A WSP object can be constructed from a `Matrix Market
<http://math.nist.gov/MatrixMarket/>`_ file (see :ref:`mtx` for more info on
reading and writing mtx files in PySAL):

.. doctest::

    >>> mtx = pysal.open("../pysal/examples/wmat.mtx", 'r')
    >>> wsp = mtx.read(sparse=True)

or built directly from a scipy.sparse object:

.. doctest::

    >>> import scipy.sparse
    >>> rows = [0, 1, 1, 2, 2, 3]
    >>> cols = [1, 0, 2, 1, 3, 3]
    >>> weights =  [1, 0.75, 0.25, 0.9, 0.1, 1]
    >>> sparse = scipy.sparse.csr_matrix((weights, (rows, cols)), shape=(4,4))
    >>> w = pysal.weights.WSP(sparse)

The WSP object has subset of the attributes of a W object; for example:

.. doctest::

    >>> w.n
    4
    >>> w.s0
    4.0
    >>> w.trcWtW_WW
    6.3949999999999996

The following functionality is available to convert from a W to a WSP:

.. doctest::

    >>> w = pysal.weights.lat2W(5,5)
    >>> w.s0
    80.0
    >>> wsp = pysal.weights.WSP(w.sparse)
    >>> wsp.s0
    80.0

and from a WSP to W:

.. doctest::

    >>> sp = pysal.weights.lat2SW(5, 5)
    >>> wsp = pysal.weights.WSP(sp)
    >>> wsp.s0
    80
    >>> w = pysal.weights.WSP2W(wsp)
    >>> w.s0
    80
    

Further Information 
====================

For further details see the :doc:`Weights  API <../../library/weights/index>`.



.. rubric:: Footnotes

.. [#] Although this tutorial provides an introduction to the functionality of the PySAL weights class, it is not exhaustive.
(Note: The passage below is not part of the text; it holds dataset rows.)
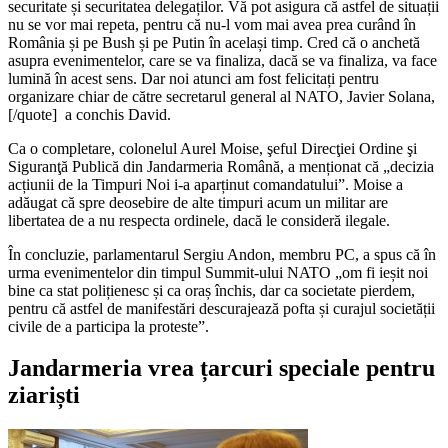
securitate și securitatea delegaților. Vă pot asigura că astfel de situații
nu se vor mai repeta, pentru că nu-l vom mai avea prea curând în
România și pe Bush și pe Putin în același timp. Cred că o anchetă
asupra evenimentelor, care se va finaliza, dacă se va finaliza, va face
lumină în acest sens. Dar noi atunci am fost felicitați pentru
organizare chiar de către secretarul general al NATO, Javier Solana,
[/quote] a conchis David.
Ca o completare, colonelul Aurel Moise, şeful Direcţiei Ordine şi
Siguranţă Publică din Jandarmeria Română, a menționat că „decizia
acțiunii de la Timpuri Noi i-a aparținut comandatului”. Moise a
adăugat că spre deosebire de alte timpuri acum un militar are
libertatea de a nu respecta ordinele, dacă le consideră ilegale.
În concluzie, parlamentarul Sergiu Andon, membru PC, a spus că în
urma evenimentelor din timpul Summit-ului NATO „om fi ieșit noi
bine ca stat polițienesc și ca oraș închis, dar ca societate pierdem,
pentru că astfel de manifestări descurajează pofta și curajul societății
civile de a participa la proteste”.
Jandarmeria vrea țarcuri speciale pentru
ziariști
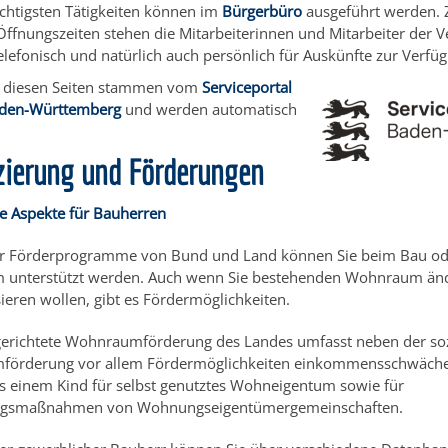
ichtigsten Tätigkeiten können im
Bürgerbüro
ausgeführt werden. 
ffnungszeiten stehen die Mitarbeiterinnen und Mitarbeiter der 
telefonisch und natürlich auch persönlich für Auskünfte zur Verfü
uf diesen Seiten stammen vom
Serviceportal
aden-Württemberg
und werden automatisch
.
zierung und Förderungen
he Aspekte für Bauherren
r Förderprogramme von Bund und Land können Sie beim Bau od
unterstützt werden. Auch wenn Sie bestehenden Wohnraum änd
eren wollen, gibt es Fördermöglichkeiten.
sgerichtete Wohnraumförderung des Landes umfasst neben der so
förderung vor allem Fördermöglichkeiten einkommensschwäche
s einem Kind für selbst genutztes Wohneigentum sowie für
ngsmaßnahmen von Wohnungseigentümergemeinschaften.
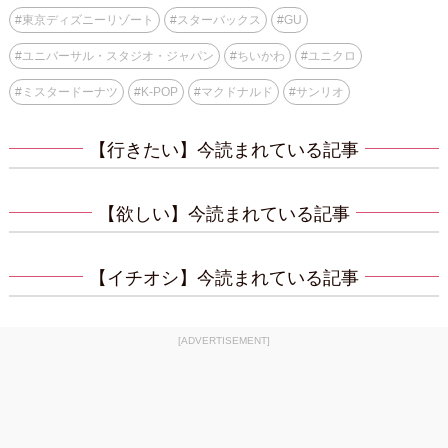
#
東京ディズニーリゾート
#
スターバックス
#
GU
#
ユニバーサル・スタジオ・ジャパン
#
ちいかわ
#
ユニクロ
#
ミスタードーナツ
#
K-POP
#
マクドナルド
#
サンリオ
【行きたい】今読まれている記事
【欲しい】今読まれている記事
【イチオシ】今読まれている記事
[ADVERTISEMENT]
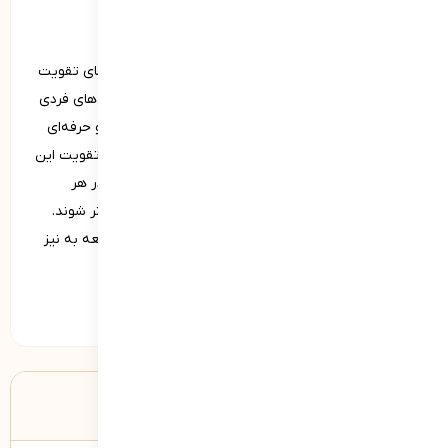
جمع‌بندی
در این مقاله شایستگی‌های فردی، زیرمجموعه‌ها و روش­‌های تقویت
آن به‌طور کامل بیان شد. همانطور که گفته شد شایستگی‌های فردی
به‌عنوان یکی از عوامل کلیدی موفقیت در زندگی شخصی و حرفه‌ای
محسوب می‌شوند. با بهره‌گیری از راهکارهای مناسب برای تقویت این
شایستگی‌ها، افراد قادر خواهند بود بهترین نسخه خود را در هر
زمینه‌ای نشان دهند و به دستیابی به اهداف خود نزدیک‌تر شوند.
بهبود شایستگی‌های فردی نه‌تنها برای افراد بلکه برای جامعه به نیز
منجر به پیشرفت و بهبود می‌شود.
دسته‌ها:
آموزش ها
درباره نویسنده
Complete documentation for the class and associated functions can be found by accessing the help from within a Python interpreter. 
.. [#] The dictionaries for the weights and value attributes in W are read-only.
.. [#] Ties at the k-nn distance band are randomly broken to ensure each observation has exactly k neighbors.
.. [#] If the shapefile contains geographical coordinates these distance calculations will be misleading and the user should first project their coordinates using a GIS.
.. [#] The ordering exploits the one-to-one relation between a record in the DBF file and the shape in the shapefile.